ROI is an art as well as a science. As one executive told us recently, “If you can figure this one out, call me.” More seriously, it’s hard to measure the ROI of any fraud initiative because if it works well, there’s no fraud to benchmark it against. Measuring the ROI for fraud prevention and defence can be complex because the benefits often come in the form of avoided losses rather than direct revenue. Still, many banks and financial institutions have developed frameworks to quantify the value of their fraud defence efforts such as tracking the average cost of investigation, containment, and remediation for incidents over time. 

What are my detection and prevention options?
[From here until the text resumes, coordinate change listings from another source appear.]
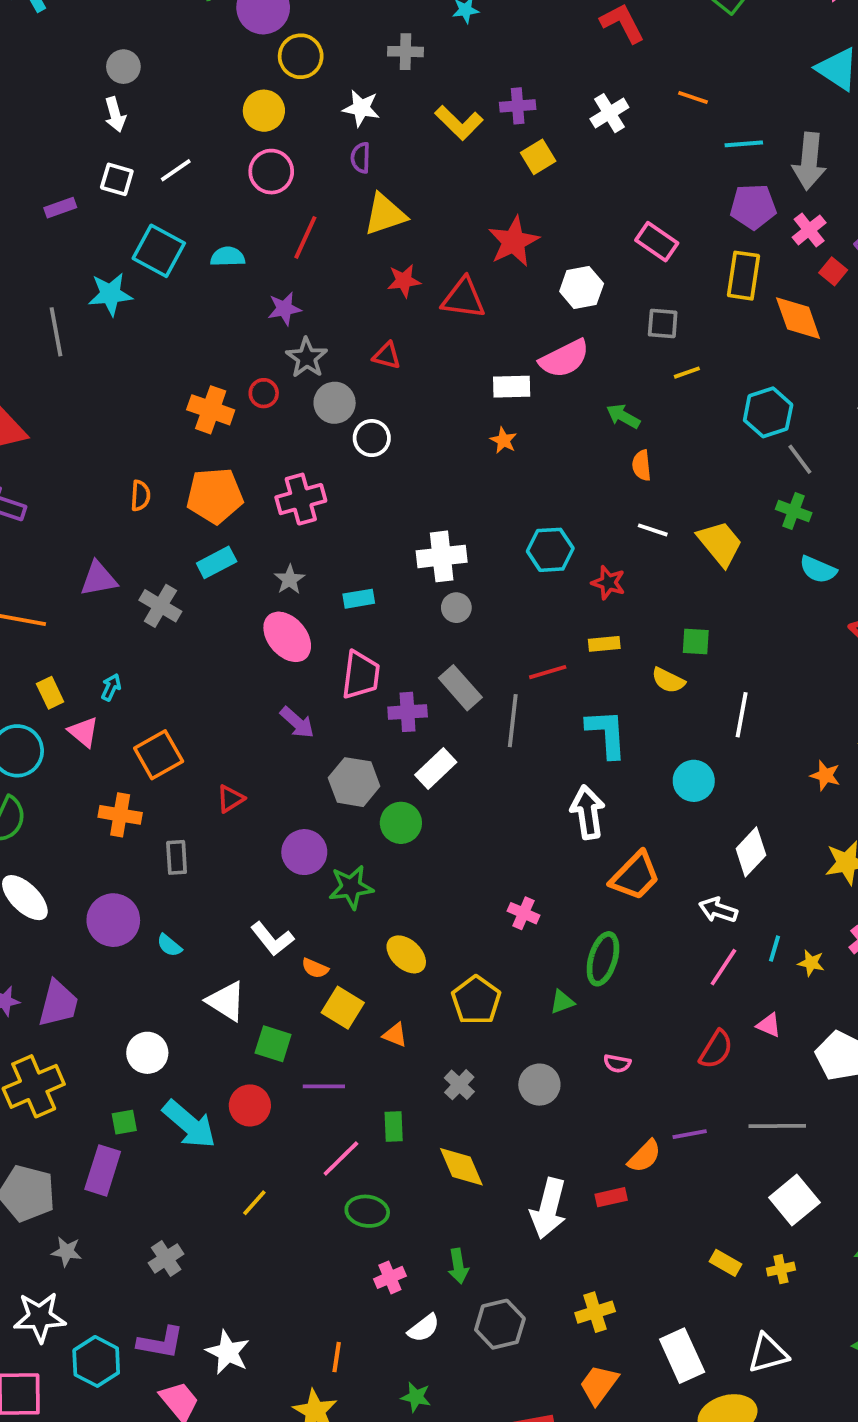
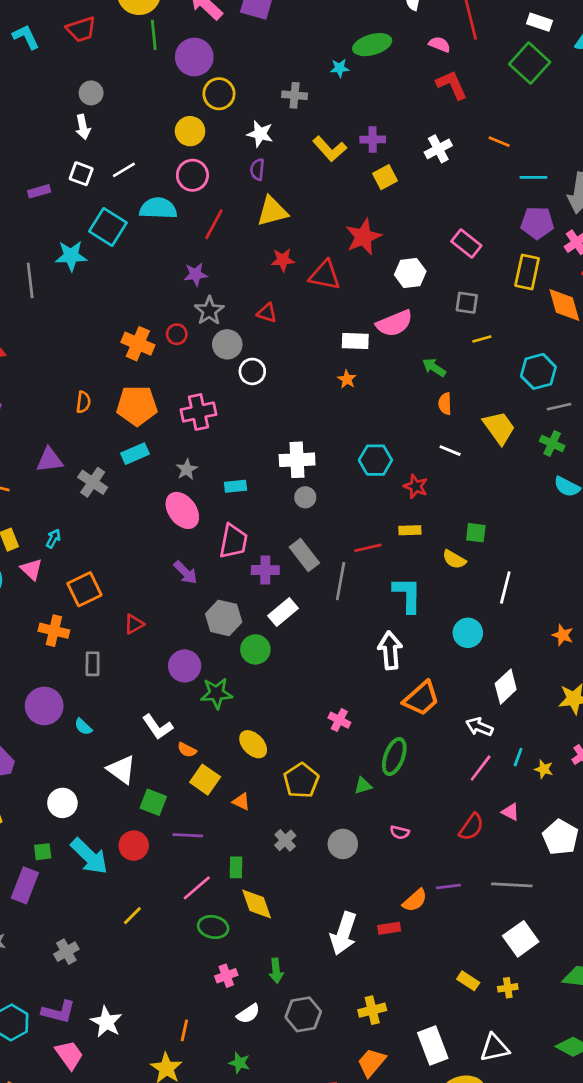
cyan semicircle: (228, 257) -> (158, 208), moved, size x1.5
gray line: (800, 459) -> (559, 407), turned -70
yellow trapezoid: (720, 543) -> (499, 428), moved
yellow diamond: (461, 1167) -> (257, 904), moved

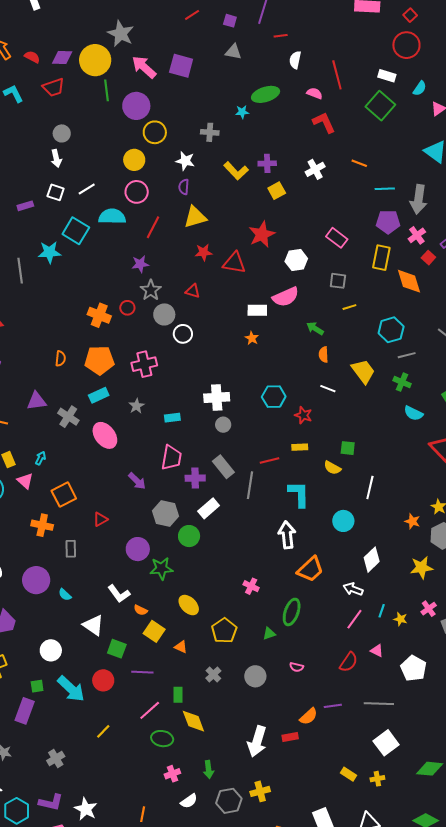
pink ellipse: (182, 510) -> (105, 435), moved
yellow cross: (372, 1010) -> (260, 791), moved

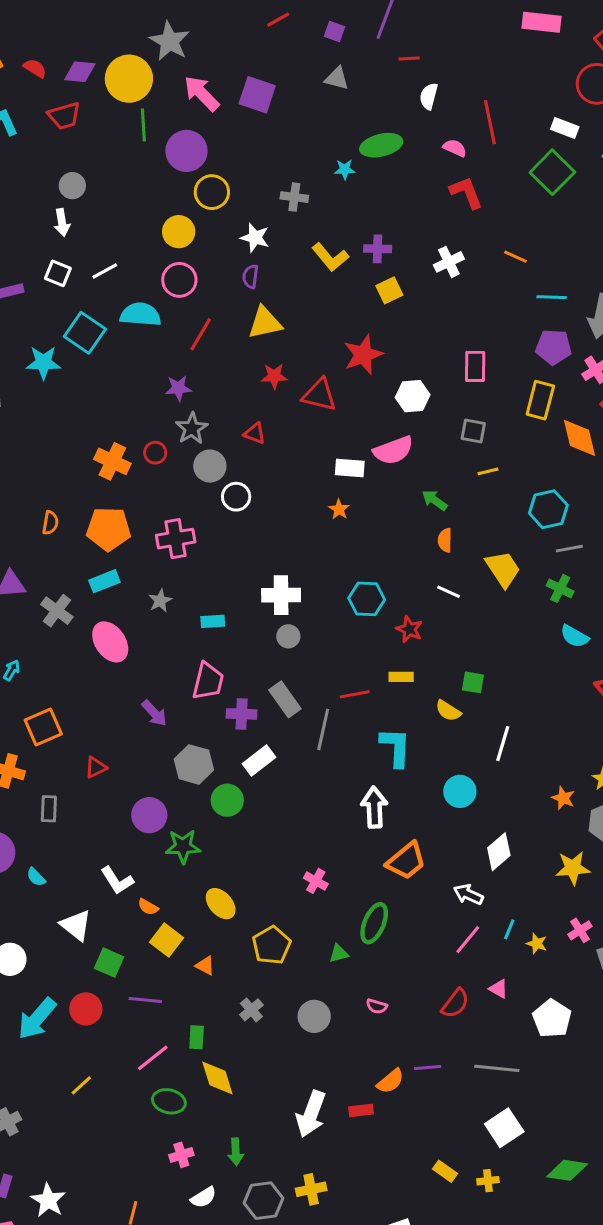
pink rectangle: (337, 238) -> (475, 366), turned 50
cyan arrow: (71, 689) -> (37, 1019), turned 84

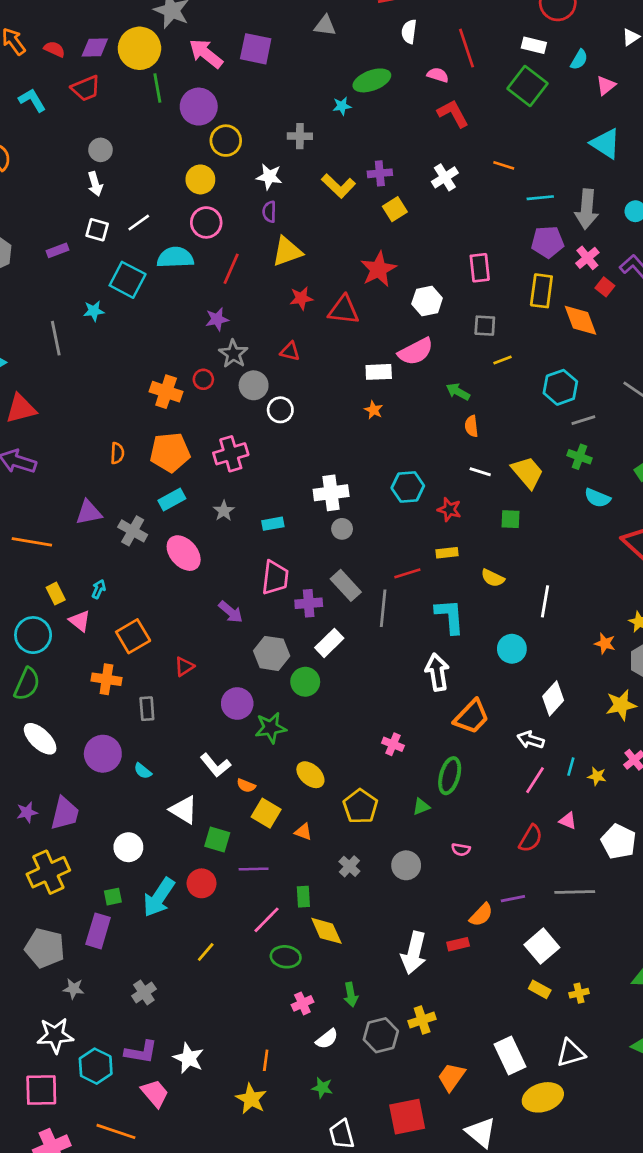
cyan star: (43, 363) -> (94, 311), size x0.7
yellow trapezoid: (503, 569) -> (527, 472), moved
green square: (473, 682) -> (511, 519), moved
white square: (504, 1128) -> (542, 946), moved

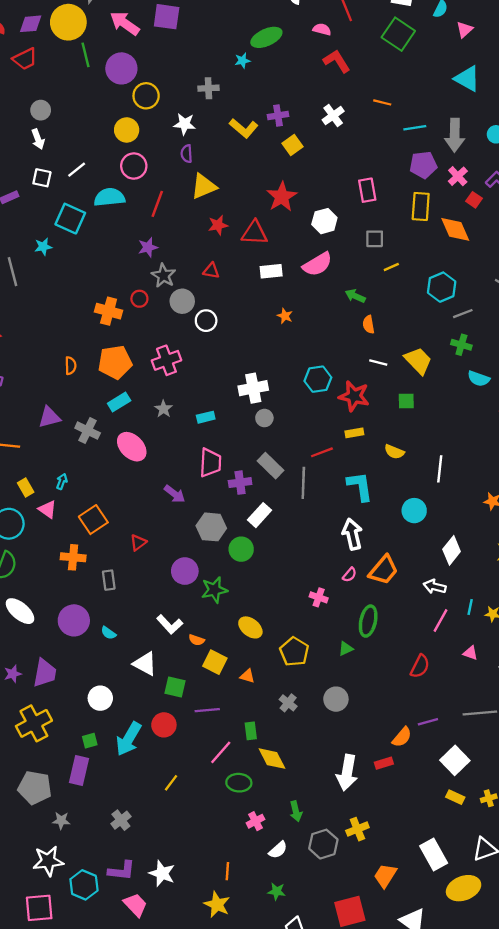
white rectangle: (379, 372) -> (271, 271), moved
red star: (449, 510) -> (354, 396), size x1.5
red semicircle: (531, 838) -> (420, 666), moved
pink semicircle: (461, 849) -> (350, 575), moved, turned -56

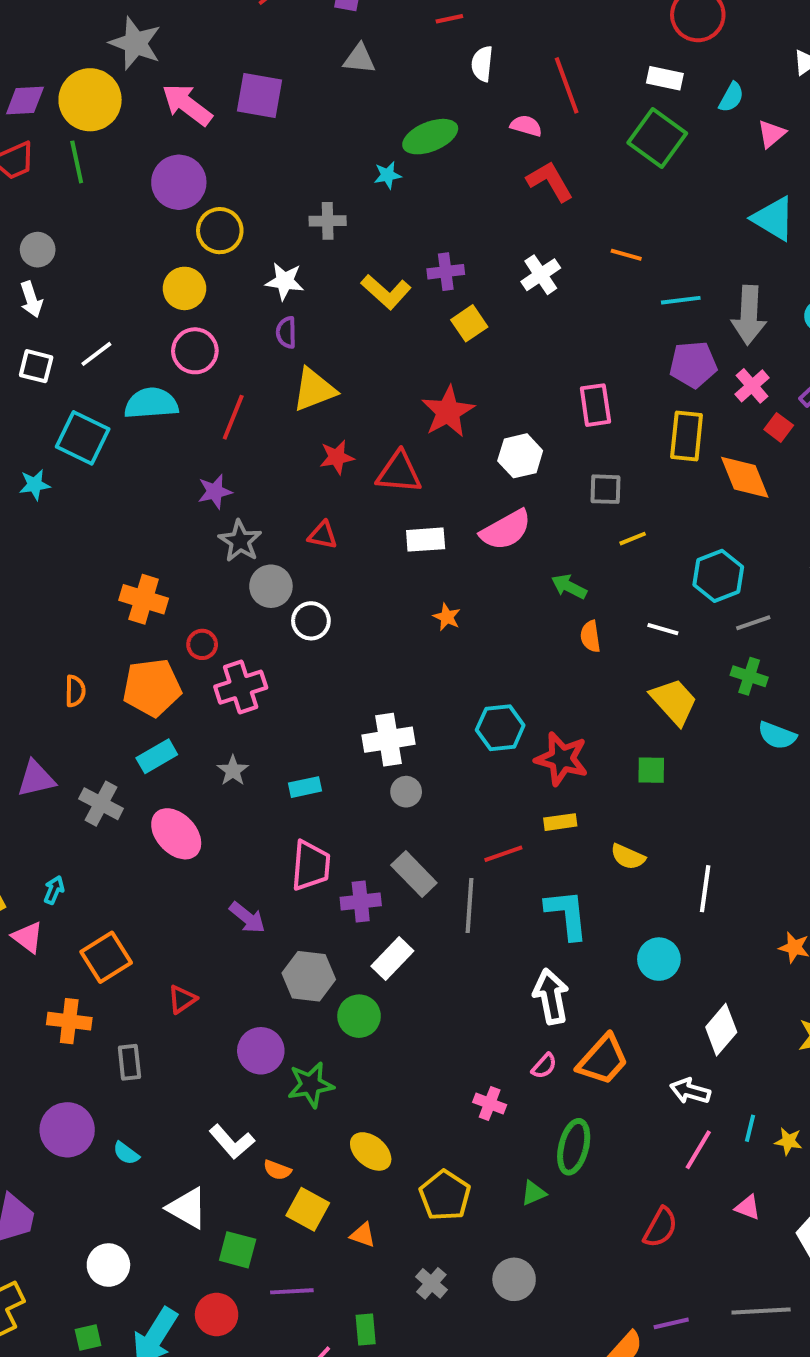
green line: (86, 55) -> (77, 162), moved
red circle: (139, 299) -> (202, 644), moved
white line: (378, 363) -> (663, 629), moved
The best advice here is to embrace a complete insider threat management (ITM) solution such as the one described in question two. Technology can serve as a marked point of differentiation among ITM vendors. For example, application-level monitoring technology that detects suspicious activity in designated sensitive applications. Some examples of application-level monitoring touchpoints include the core banking system, a payment system through which an insider can make unauthorised transactions, a customer data warehouse or even a compliance platform where fraudulent activity can potentially be disguised. On an application level, Bottomline’s ITM solution includes “record and replay” functionality. If suspicious user activity is detected, record and replay can repeat the suspicious behaviour on a screen-by-screen basis, allowing security professionals to have a visual record of suspected or actual insider fraud and, in the process, compile proactive forensic evidence. Further, that same record and replay technology can extract field level data which can be utilised to enhance analytics and improve investigation efficiency.